Your objective>
What lines in the following entries hold the word "nieuwe"? Copy each one.

Data extract>
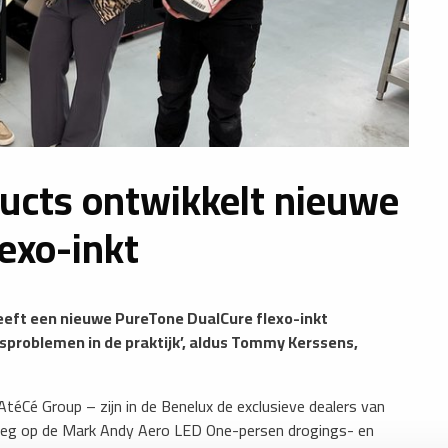
ducts ontwikkelt nieuwe
exo-inkt
heeft een nieuwe PureTone DualCure flexo-inkt
sproblemen in de praktijk’, aldus Tommy Kerssens,
éCé Group – zijn in de Benelux de exclusieve dealers van
kreeg op de Mark Andy Aero LED One-persen drogings- en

Exercise output>
ducts ontwikkelt nieuwe
heeft een nieuwe PureTone DualCure flexo-inkt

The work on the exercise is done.